Вокруг поднялся крик и звон оружия, но Веля не смотрела по сторонам. Отчаянно хватая ртом воздух, она смотрела перед собой, на выросшего сверху огромного короля с суровым лицом и широким лисьим воротником на плаще.
— Здравствуй, дочка, — казал король.
В одной руке у него была секира, во второй — короткий круглый щит, который король повесил за спину, а тогда уже отшвырнул в сторону обезглавленное тело и разрезал верёвки на запястьях. Веля всё хватала воздух, задыхаясь, и быстро, быстро стряхивала с себя куски другого человека, с лица, волос, шеи. Дурацкие, дикие события в её жизни шли по нарастающей, будто волна катилась, издали — небольшой гребень, но чем ближе к берегу — тем страшнее и выше. «Это точно не со мной!»

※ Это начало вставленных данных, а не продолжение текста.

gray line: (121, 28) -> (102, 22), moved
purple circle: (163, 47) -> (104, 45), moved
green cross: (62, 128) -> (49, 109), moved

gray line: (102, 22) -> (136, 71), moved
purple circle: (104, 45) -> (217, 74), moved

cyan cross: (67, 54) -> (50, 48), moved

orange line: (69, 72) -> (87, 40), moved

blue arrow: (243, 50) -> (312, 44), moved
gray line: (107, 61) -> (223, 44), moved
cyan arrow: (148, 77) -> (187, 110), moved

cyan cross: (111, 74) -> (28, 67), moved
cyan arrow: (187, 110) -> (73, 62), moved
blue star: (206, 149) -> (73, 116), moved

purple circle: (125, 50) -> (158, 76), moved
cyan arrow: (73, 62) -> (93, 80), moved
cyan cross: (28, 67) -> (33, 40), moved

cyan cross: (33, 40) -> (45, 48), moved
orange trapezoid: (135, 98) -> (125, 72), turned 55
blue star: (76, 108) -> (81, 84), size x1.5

Король накрыл её своим плащом, и Веля поняла, что она без брюк и босиком. Как в спасательный круг она вцепилась в плащ, потрясённо таращась на короля.
— А теперь мы отправимся домой, — сказал король.
— Я д-дома, — быстро ответила окровавленная Веля. — Я ник-куда не хочу.
— Чушь, — он мотнул головой. Где-то Веля уже видела этот жест.
Король взял её в охапку и куда-то понёс, пока его люди выбивали последних квартовцев.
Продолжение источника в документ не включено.